TOM MAGUIRE: “The NY Times seems to think the political contributions of the sacked CIA officer are significant, but their investigative skills are apparently a bit rusty, since they are about $7,500 light in their reporting.”

UPDATE: Lots of bloggers are jumping on this story: More here, here, and a big roundup here.

I’m pretty sure I know what the talk-radio folks will be talking about next week.

ANOTHER UPDATE: Still more here.

MORE: The coverage seems a bit warped:

If you want a good sense of where the media’s mind is in the wake of the Mary McCarthy story, check this out. . It’s an AP story about McCarthy’s firing. Guess whose picture is at the top? Not McCarthy. Not Dana Priest. Not anybody involved in the story at all, actually. It’s a picture of Scooter Libby — who’s not even mentioned in the article.

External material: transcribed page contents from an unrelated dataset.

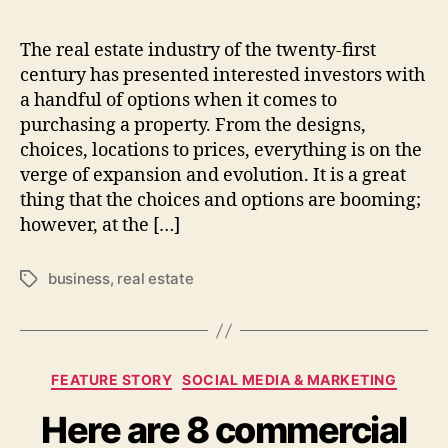
The real estate industry of the twenty-first
century has presented interested investors with
a handful of options when it comes to
purchasing a property. From the designs,
choices, locations to prices, everything is on the
verge of expansion and evolution. It is a great
thing that the choices and options are booming;
however, at the […]
business
,
real estate
Tags
Categories
FEATURE STORY
SOCIAL MEDIA & MARKETING
Here are 8 commercial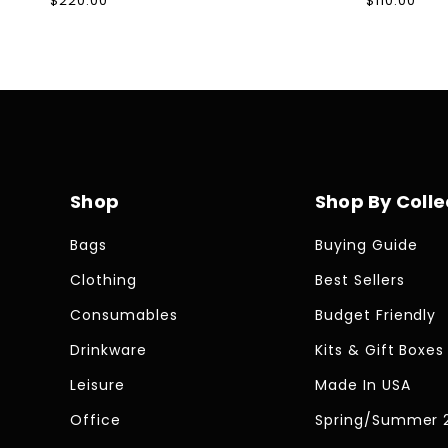
Regular
$220.00
Regular
$110.00
price
price
Shop
Shop By Colle
Bags
Buying Guide
Clothing
Best Sellers
Consumables
Budget Friendly
Drinkware
Kits & Gift Boxes
Leisure
Made In USA
Office
Spring/Summer 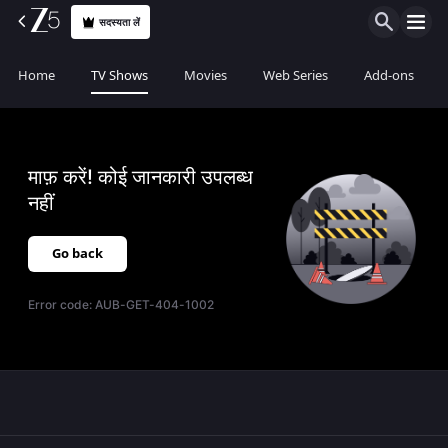
सदस्यता लें
Home
TV Shows
Movies
Web Series
Add-ons
माफ़ करें! कोई जानकारी उपलब्ध
नहीं
Go back
Error code:
AUB-GET-404-1002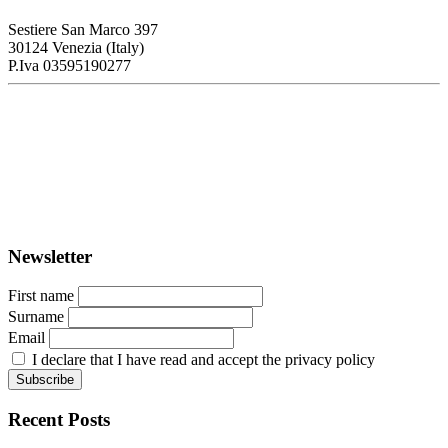
Sestiere San Marco 397
30124 Venezia (Italy)
P.Iva 03595190277
PORTUS - Port-city Relationship and Urban Waterfront
Redevelopment
ISSN: 2282-5789 (online)
ISSN: 1825-9561 (print)
Registration at the Tribunale di Venezia under no. 1502
(07.03.2005)
Newsletter
First name
Surname
Email
I declare that I have read and accept the privacy policy
Recent Posts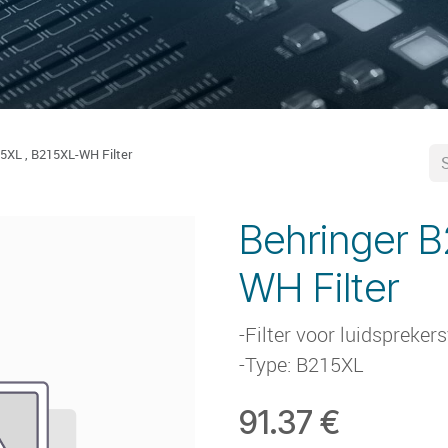
5XL , B215XL-WH Filter
Behringer B
WH Filter
-Filter voor luidspreker
-Type: B215XL
91.37
€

I won’t be surprised if they end up fixing it soon. But it’s there now.

So does that mean AP thinks McCarthy is the Plame source? . . .

MORE: A rather negative review of the New York Times’ defense of Mary McCarthy. [Defense? Aren’t they a neutral news source? — ed. No.]

STILL MORE: Chester invokes some literary cliches.

MORE ON PORK: “Earmark reform is now a hot topic: The online Porkbusters movement has raised awareness of it; the Senate has passed a version of earmark reform; President Bush even addressed the issue in his State of the Union. Boehner is turning up the pressure at exactly the right time. But he and Speaker Dennis Hastert need to do more if they want to revive this budget. They need to use their power on the House GOP Steering Committee — which hands out committee assignments — as leverage against Lewis: He needs to know that his chairmanship of the Appropriations Committee is at stake.”

UPDATE: Much more here.

WELL, DUH: The “culture of corruption” issue turns out to be bipartisan: “Rep. Alan B. Mollohan (W.Va.) stepped down temporarily from his post as ranking Democrat on the House ethics committee, amid accusations that he used his congressional position to funnel money to his own home-state foundations, possibly enriching himself in the process.”

Stuff like this just makes a third-party run more likely, I suspect.